::: INPUT RECORDS

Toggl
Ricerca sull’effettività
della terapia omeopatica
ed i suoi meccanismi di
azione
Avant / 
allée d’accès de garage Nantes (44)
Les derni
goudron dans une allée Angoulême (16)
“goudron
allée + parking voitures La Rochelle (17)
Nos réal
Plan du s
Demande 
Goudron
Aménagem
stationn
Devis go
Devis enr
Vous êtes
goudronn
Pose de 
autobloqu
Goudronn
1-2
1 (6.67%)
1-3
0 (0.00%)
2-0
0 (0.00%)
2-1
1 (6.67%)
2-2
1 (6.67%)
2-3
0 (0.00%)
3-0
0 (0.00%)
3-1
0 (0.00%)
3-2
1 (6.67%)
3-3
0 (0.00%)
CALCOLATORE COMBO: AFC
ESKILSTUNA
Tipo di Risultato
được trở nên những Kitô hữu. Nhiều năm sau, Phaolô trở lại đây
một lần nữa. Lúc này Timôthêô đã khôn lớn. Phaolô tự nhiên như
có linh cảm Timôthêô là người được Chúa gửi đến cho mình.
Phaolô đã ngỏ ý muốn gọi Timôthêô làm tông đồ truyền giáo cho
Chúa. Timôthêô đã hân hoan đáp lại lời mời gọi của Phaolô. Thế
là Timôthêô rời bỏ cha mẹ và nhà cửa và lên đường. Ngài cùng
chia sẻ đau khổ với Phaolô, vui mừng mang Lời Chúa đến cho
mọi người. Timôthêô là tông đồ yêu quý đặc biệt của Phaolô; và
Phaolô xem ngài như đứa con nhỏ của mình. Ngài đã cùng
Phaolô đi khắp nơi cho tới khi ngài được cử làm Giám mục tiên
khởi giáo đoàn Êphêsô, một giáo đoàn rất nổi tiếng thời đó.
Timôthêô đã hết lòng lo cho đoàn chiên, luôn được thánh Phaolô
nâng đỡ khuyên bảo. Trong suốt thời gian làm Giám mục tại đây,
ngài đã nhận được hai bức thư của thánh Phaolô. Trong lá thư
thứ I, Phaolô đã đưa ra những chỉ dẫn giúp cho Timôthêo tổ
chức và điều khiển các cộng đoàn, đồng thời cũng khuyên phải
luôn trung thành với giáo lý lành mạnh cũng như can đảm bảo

::::::

**WHAT THE TASK REQUIRES**:
Give every record again, exactly as it reads.

**TASK RESULT**:
Toggl
Ricerca sull’effettività
della terapia omeopatica
ed i suoi meccanismi di
azione
Avant / 
allée d’accès de garage Nantes (44)
Les derni
goudron dans une allée Angoulême (16)
“goudron
allée + parking voitures La Rochelle (17)
Nos réal
Plan du s
Demande 
Goudron
Aménagem
stationn
Devis go
Devis enr
Vous êtes
goudronn
Pose de 
autobloqu
Goudronn
1-2
1 (6.67%)
1-3
0 (0.00%)
2-0
0 (0.00%)
2-1
1 (6.67%)
2-2
1 (6.67%)
2-3
0 (0.00%)
3-0
0 (0.00%)
3-1
0 (0.00%)
3-2
1 (6.67%)
3-3
0 (0.00%)
CALCOLATORE COMBO: AFC
ESKILSTUNA
Tipo di Risultato
được trở nên những Kitô hữu. Nhiều năm sau, Phaolô trở lại đây
một lần nữa. Lúc này Timôthêô đã khôn lớn. Phaolô tự nhiên như
có linh cảm Timôthêô là người được Chúa gửi đến cho mình.
Phaolô đã ngỏ ý muốn gọi Timôthêô làm tông đồ truyền giáo cho
Chúa. Timôthêô đã hân hoan đáp lại lời mời gọi của Phaolô. Thế
là Timôthêô rời bỏ cha mẹ và nhà cửa và lên đường. Ngài cùng
chia sẻ đau khổ với Phaolô, vui mừng mang Lời Chúa đến cho
mọi người. Timôthêô là tông đồ yêu quý đặc biệt của Phaolô; và
Phaolô xem ngài như đứa con nhỏ của mình. Ngài đã cùng
Phaolô đi khắp nơi cho tới khi ngài được cử làm Giám mục tiên
khởi giáo đoàn Êphêsô, một giáo đoàn rất nổi tiếng thời đó.
Timôthêô đã hết lòng lo cho đoàn chiên, luôn được thánh Phaolô
nâng đỡ khuyên bảo. Trong suốt thời gian làm Giám mục tại đây,
ngài đã nhận được hai bức thư của thánh Phaolô. Trong lá thư
thứ I, Phaolô đã đưa ra những chỉ dẫn giúp cho Timôthêo tổ
chức và điều khiển các cộng đoàn, đồng thời cũng khuyên phải
luôn trung thành với giáo lý lành mạnh cũng như can đảm bảo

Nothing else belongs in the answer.